Basta però osservare un dato per capire quanto il lavoro dell’Ivd non possa ancora essere considerato esaustivo: i dossier che riguardano le donne sono tre volte meno numerosi di quelli che riguardano gli uomini, ma non perché la repressione abbia toccato più gli uomini. Piuttosto, le donne sono più restie a denunciare, per paura delle ritorsioni della propria famiglia, prima ancora che dello stato o della società; inoltre, spesso non si sentono interamente vittime, ma tendono a riconoscere piuttosto mariti e figli come tali; e se questi hanno già depositato un dossier non sentono il bisogno di consegnarne uno proprio.
La testimonianza della madre di Kamel Matmati è tra le più toccanti. Militante islamista, Kamel fu arrestato nel 1991 dalla polizia sul luogo di lavoro e la famiglia non ha avuto sue notizie per anni. La madre ha raccontato: «Sono andata a Tunisi dove l’ho cercato per quattro anni senza sosta, andando da un posto all’altro… Il velo bagnato di pioggia e di fango l’inverno, di sudore l’estate. Ho passato ore davanti ai tribunali, sono andata in tutte le prigioni tunisine». Solo 18 anni più tardi ha saputo che Kamel era morto nei primi due giorni dopo il suo arresto sotto le torture della polizia. Ora chiede solo di poterne seppellire il corpo.
Inedita invece la testimonianza di Hammadi Ghares, che ha vissuto gli anni dell’occupazione francese e ha lasciato gli studi in giovane età per unirsi alla lotta per l’indipendenza. Ha raccontato un episodio ancora sconosciuto: nel corso della Rivoluzione Tunisina degli anni ’50, i soldati francesi accerchiarono il piccolo paese di Tazarka, fecero uscire tutti gli uomini, violentarono le donne e saccheggiarono le case, uccidendo gli uomini che tentavano di difenderle e senza risparmiare nemmeno i neonati. Il fatto più grave è che gli attacchi francesi dopo l’indipendenza non si sono fermati, ma al contrario si sono intensificati e avrebbero provocato, secondo Ghares, centinaia di morti i cui corpi forse aspettano ancora di essere ritrovati. Ghares si pone dunque degli interrogativi sul ruolo del primo presidente tunisino Bourghiba e sul rapporto tra Tunisia e Francia, e si chiede come si possa accettare che a Tunisi ci sia una strada dedicata a Charles de Gaulle: «Se è un eroe per i francesi, per noi è un boia».
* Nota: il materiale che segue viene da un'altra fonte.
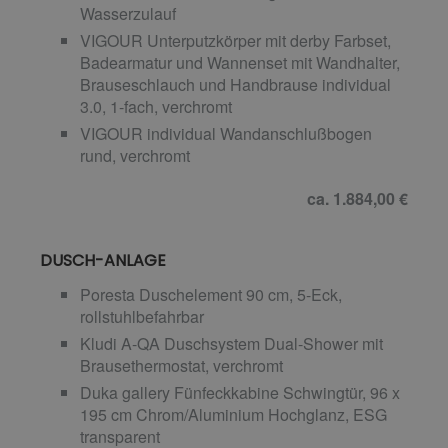
Wasserzulauf
VIGOUR Unterputzkörper mit derby Farbset,
Badearmatur und Wannenset mit Wandhalter,
Brauseschlauch und Handbrause individual
3.0, 1-fach, verchromt
VIGOUR individual Wandanschlußbogen
rund, verchromt
ca. 1.884,00 €
DUSCH-ANLAGE
Poresta Duschelement 90 cm, 5-Eck,
rollstuhlbefahrbar
Kludi A-QA Duschsystem Dual-Shower mit
Brausethermostat, verchromt
Duka gallery Fünfeckkabine Schwingtür, 96 x
195 cm Chrom/Aluminium Hochglanz, ESG
transparent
Questi giorni, in cui i racconti toccanti delle vittime sono arrivati in ogni casa e le loro voci hanno riportato in vita storie terribili da un passato allo stesso tempo recente e remoto, non saranno mai più dimenticati. «Mai più accetteremo violazioni dei diritti umani», ha dichiarato la presidente dell’Ivd Sihem Bensedrine. «Nessuna voce può levarsi al di sopra di quella delle vittime. Nessun prestigio allo stato senza diritti umani. È questo il messaggio che oggi la Tunisia manda a tutto il mondo».